There were 2487 patients included. Of these, 377 (15.2%) patients had a MACE event and 203 (8.2%) were readmitted within 90 days from peak troponin measurement. A total of 1107 (44.5%) patients had an elevated troponin level. Of 1107 patients with elevated troponin at exacerbation, 256 (22.8%) had a MACE event and 101 (9.0%) a COPD readmission within 90 days from peak troponin measurement. Patients with troponin above the upper limit of normal had a higher risk of MACE (adjusted HR 2.20, 95% CI 1.75–2.77) and COPD hospital readmission (adjusted HR 1.37, 95% CI 1.02–1.83) when compared with patients without elevated troponin.

Conclusion

An elevated troponin level at the time of COPD exacerbation may be a useful tool for predicting MACE in COPD patients. The relationship between degree of troponin elevation and risk of future events is complex and requires further investigation.

Keywords:

• COPD
• CVD
• exacerbation

Ethics Approval

This study was approved by the London-South East Research Ethics Committee (REC reference: 16/HRA/3327). Consent was waived due to the retrospective nature of the study, all data were anonymized and patient confidentiality maintained.

Acknowledgments

The abstract of this paper was presented at the International Conference of the American Thoracic Society (ATS) 2023 as an abstract presentation with interim findings.
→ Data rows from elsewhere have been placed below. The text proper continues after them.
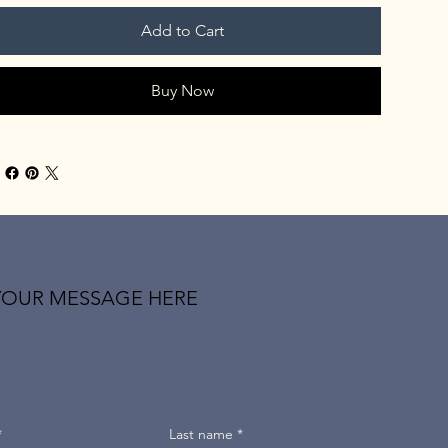
Add to Cart
Buy Now
YOUR MESSAGE HERE
*
Last name
*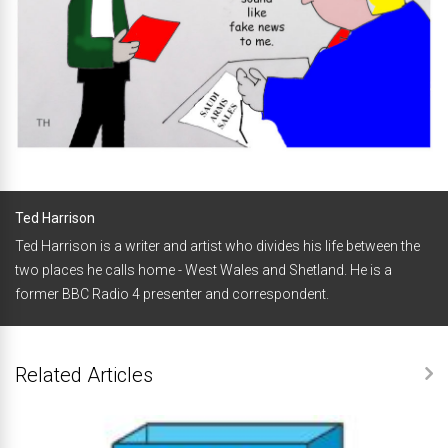
Ted Harrison
Ted Harrison is a writer and artist who divides his life between the
two places he calls home - West Wales and Shetland. He is a
former BBC Radio 4 presenter and correspondent.
Related Articles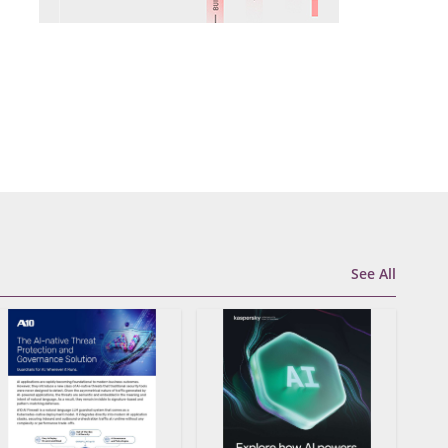
See All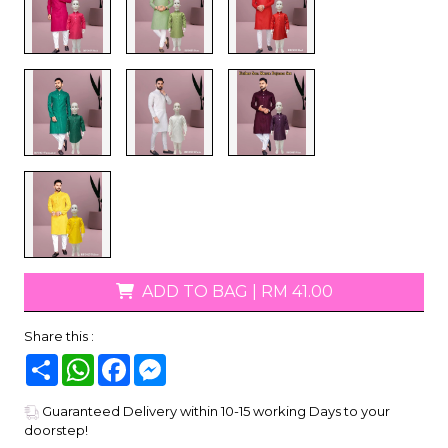
ADD TO BAG
|
RM 41.00
Share this :
Share
WhatsApp
Facebook
Messenger
Guaranteed Delivery within 10-15 working Days to your
doorstep!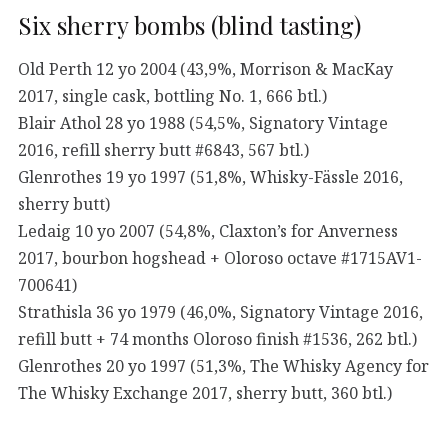
Six sherry bombs (blind tasting)
Old Perth 12 yo 2004 (43,9%, Morrison & MacKay
2017, single cask, bottling No. 1, 666 btl.)
Blair Athol 28 yo 1988 (54,5%, Signatory Vintage
2016, refill sherry butt #6843, 567 btl.)
Glenrothes 19 yo 1997 (51,8%, Whisky-Fässle 2016,
sherry butt)
Ledaig 10 yo 2007 (54,8%, Claxton’s for Anverness
2017, bourbon hogshead + Oloroso octave #1715AV1-
700641)
Strathisla 36 yo 1979 (46,0%, Signatory Vintage 2016,
refill butt + 74 months Oloroso finish #1536, 262 btl.)
Glenrothes 20 yo 1997 (51,3%, The Whisky Agency for
The Whisky Exchange 2017, sherry butt, 360 btl.)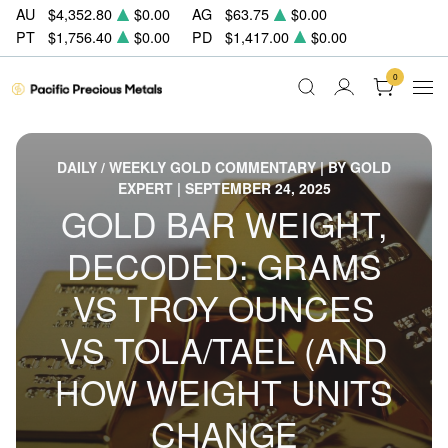
AU
$4,352.80
$0.00
AG
$63.75
$0.00
PT
$1,756.40
$0.00
PD
$1,417.00
$0.00
0
DAILY / WEEKLY GOLD COMMENTARY | BY GOLD
EXPERT | SEPTEMBER 24, 2025
GOLD BAR WEIGHT,
DECODED: GRAMS
VS TROY OUNCES
VS TOLA/TAEL (AND
HOW WEIGHT UNITS
CHANGE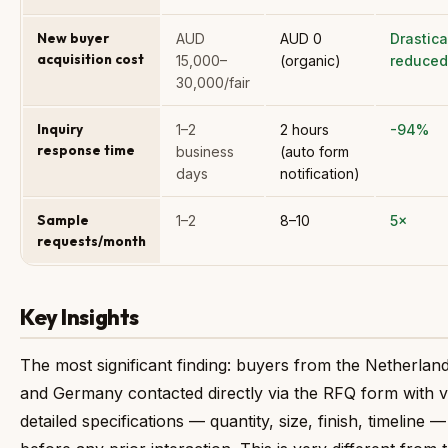
New buyer
AUD
AUD 0
Drastica
acquisition cost
15,000–
(organic)
reduced
30,000/fair
Inquiry
1–2
2 hours
-94%
response time
business
(auto form
days
notification)
Sample
1–2
8–10
5×
requests/month
Key Insights
The most significant finding: buyers from the Netherlan
and Germany contacted directly via the RFQ form with 
detailed specifications — quantity, size, finish, timeline —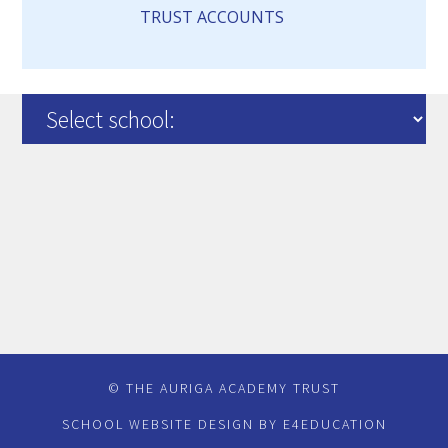
TRUST ACCOUNTS
© THE AURIGA ACADEMY TRUST
SCHOOL WEBSITE DESIGN BY
E4EDUCATION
The poster’s abstract was published in “Poster Abstracts” in American Journal of Respiratory and Critical Care Medicine, Volume 207 Supplement S Meeting Abstract A6419, DOI:10.1164/ajrccm-conference.2023.207.1_MeetingAbstracts.A6419.

Disclosure

Dr Richard Lee is funded by the Royal Marsden NIHR BRC and Royal Marsden Cancer Charity. Dr Lee’s institution receives compensation for time spent in a secondment role for the NHS England Targeted lung health check programme, and as a national specialty lead for the National Institute of Health and Care Research. He has received research funding from CRUK, Innovate UK (co-funded by GE Healthcare, Roche and Optellum), SBRI (co-applicant in grants with QURE.AI), RM Partners Care Alliance and NIHR (co-applicant in grants with Optellum). He has received honoraria from CRUK. Dr Anoop D. Shah is supported by grants from NIHR (AI_AWARD01864 and COV-LT-0009), UKRI (Horizon Europe Guarantee for DataTools4Heart) and British Heart Foundation Accelerator Award (AA/18/6/24223). Professor Nick Curzen reports grants from Backmann Coulter, during the conduct of the study; grants and/or personal fees from Haemonetics, Boston Scientific, Heartflow, and Abbott, outside the submitted work. Professor Ajay Shah reports personal fees from Forcefield Therapeutics and CYTE, outside the submitted work. Professor Jamil Mayet is supported by a BHF Consultant Research Award (FS/CRA/22/23036) and the BHF Imperial Centre for Research Excellence (RE/18/4/34215). The authors report no other conflicts of interest in this work.

Additional information

Funding

The research was supported by the National Institute for Health Research (NIHR) Biomedical Research Centres at Imperial, King’s, Oxford, UCLH, Royal Marsden and ICR, Leeds, Manchester, Southampton, Leicester, Bristol, and Guys & St Thomas’. The views expressed are those of the author(s) and not necessarily those of the NHS, the NIHR or the Department of Health.